Tuesday, January 5, 2016

Anti-journalism journalism school "professor"

University of Missouri communications professor, Melissa Click, (pronounced 'Clunk') may be getting chucked out of her professorship. 

You remember her--she's the "communications" professor who, back last November, was intolerant of a reporter, Tim Tai, communicating a news story for ESPN of a racially-charged protest on campus.

A video shows her yelling, "Who wants to help me get this reporter out of here?" Then with no immediate response coming said, "I need some muscle over here." 

For more on this story check  here.

She wanted the reporter thrown off the campus quad, a public area denying him (and us) his Constitutional rights. In fact, Tai is also a student of the school.

Students were protesting the racial climate on campus and the former school President, Tim Wolfe, resigned over it. But the video (shown here) went viral and sparked a First Amendment debate and brings into question the character and intellectual fairness that seems to be at risk on many campuses across the nation.

Now some state lawmakers demand that Clink be fired and they penned a letter.
"The fact that, as a professor teaching the communication department and the school of journalism, she displayed such a complete disregard for the First Amendment rights of reporters should be enough to question her competency and aptitude for her job."
The idea that a professor not only took part in a student protest, but was also affiliated with the University's journalism school, and tried to stop a journalist from doing his job, caused critics to go ballistic.

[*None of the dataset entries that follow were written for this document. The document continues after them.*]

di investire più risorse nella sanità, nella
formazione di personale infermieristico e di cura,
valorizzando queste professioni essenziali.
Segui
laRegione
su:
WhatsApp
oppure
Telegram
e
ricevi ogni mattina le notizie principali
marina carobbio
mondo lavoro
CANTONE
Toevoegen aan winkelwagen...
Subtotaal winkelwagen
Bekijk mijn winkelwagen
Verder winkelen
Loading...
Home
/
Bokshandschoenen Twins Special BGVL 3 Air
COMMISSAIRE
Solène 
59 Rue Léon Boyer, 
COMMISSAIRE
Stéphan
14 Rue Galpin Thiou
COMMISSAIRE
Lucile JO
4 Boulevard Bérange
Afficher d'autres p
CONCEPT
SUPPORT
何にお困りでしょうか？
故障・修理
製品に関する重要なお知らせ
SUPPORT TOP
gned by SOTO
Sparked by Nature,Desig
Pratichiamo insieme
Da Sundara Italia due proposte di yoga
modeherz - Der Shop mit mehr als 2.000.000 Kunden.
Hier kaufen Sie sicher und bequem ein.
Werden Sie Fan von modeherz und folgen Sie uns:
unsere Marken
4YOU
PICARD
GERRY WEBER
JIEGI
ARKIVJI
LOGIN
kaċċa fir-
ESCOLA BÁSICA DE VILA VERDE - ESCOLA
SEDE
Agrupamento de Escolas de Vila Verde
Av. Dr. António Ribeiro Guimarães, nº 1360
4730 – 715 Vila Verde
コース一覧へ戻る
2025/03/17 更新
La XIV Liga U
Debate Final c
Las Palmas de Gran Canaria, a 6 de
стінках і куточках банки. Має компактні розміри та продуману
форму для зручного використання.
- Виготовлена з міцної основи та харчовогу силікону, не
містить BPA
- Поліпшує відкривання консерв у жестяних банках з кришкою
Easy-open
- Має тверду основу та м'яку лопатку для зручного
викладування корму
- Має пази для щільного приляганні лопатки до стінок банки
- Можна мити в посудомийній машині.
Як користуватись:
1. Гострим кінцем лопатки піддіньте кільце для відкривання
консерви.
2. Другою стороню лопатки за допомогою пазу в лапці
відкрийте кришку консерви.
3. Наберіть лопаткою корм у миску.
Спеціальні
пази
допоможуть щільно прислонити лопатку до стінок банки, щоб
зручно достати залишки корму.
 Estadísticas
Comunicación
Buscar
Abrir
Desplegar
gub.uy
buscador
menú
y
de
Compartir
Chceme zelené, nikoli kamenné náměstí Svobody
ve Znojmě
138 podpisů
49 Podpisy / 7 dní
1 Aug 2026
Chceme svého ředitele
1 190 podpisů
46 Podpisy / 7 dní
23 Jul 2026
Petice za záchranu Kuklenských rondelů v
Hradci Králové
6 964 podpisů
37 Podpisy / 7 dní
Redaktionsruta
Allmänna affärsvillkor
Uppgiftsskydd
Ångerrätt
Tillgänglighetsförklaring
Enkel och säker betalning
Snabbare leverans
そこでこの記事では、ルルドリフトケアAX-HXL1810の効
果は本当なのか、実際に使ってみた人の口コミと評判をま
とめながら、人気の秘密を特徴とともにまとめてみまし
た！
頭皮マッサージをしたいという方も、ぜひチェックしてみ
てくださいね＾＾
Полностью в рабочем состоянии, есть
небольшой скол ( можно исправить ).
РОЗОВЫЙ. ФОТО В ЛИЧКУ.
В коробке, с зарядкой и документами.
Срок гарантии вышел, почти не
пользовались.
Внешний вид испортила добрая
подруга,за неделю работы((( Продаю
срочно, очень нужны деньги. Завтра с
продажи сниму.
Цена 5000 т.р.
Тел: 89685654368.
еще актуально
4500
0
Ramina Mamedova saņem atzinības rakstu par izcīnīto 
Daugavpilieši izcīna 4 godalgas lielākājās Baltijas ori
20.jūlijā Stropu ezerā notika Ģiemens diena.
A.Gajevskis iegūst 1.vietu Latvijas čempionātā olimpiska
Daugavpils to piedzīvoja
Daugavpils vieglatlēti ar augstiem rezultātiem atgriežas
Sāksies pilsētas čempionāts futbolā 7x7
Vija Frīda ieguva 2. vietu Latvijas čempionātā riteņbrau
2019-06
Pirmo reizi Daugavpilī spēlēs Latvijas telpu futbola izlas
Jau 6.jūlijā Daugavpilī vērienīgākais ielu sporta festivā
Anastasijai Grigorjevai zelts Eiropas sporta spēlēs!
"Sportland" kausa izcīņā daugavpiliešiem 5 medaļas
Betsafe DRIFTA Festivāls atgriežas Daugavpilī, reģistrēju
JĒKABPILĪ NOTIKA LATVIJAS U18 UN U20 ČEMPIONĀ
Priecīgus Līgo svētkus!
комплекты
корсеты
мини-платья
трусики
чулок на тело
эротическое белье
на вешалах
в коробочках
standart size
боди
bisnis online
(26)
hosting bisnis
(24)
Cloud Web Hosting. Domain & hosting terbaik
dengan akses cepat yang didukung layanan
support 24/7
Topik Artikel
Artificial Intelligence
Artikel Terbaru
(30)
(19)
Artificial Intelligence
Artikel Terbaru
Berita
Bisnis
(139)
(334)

The so-called communications professor lost her courtesy appointment in the journalism school and was accused of assault and Title IX violations. 

But she still has her job of teaching communications at the University of Missouri because the buck doesn't seem to stop anywhere.

Not so ironically, it was Republicans most upset with Click's violation of a reporter's Constitutional rights. More than 100 House Republicans and 18 Senate members from the state Legislature signed the letter to the board of curators of the school demanding Click's "immediate firing."

The letter not only questioned her competency to teach at the school of journalism, but it questioned her taxpayer-funded research into Lady Gaga, "Twilight" and "50 Shades of Gray."

I wonder what took those lawmakers so long.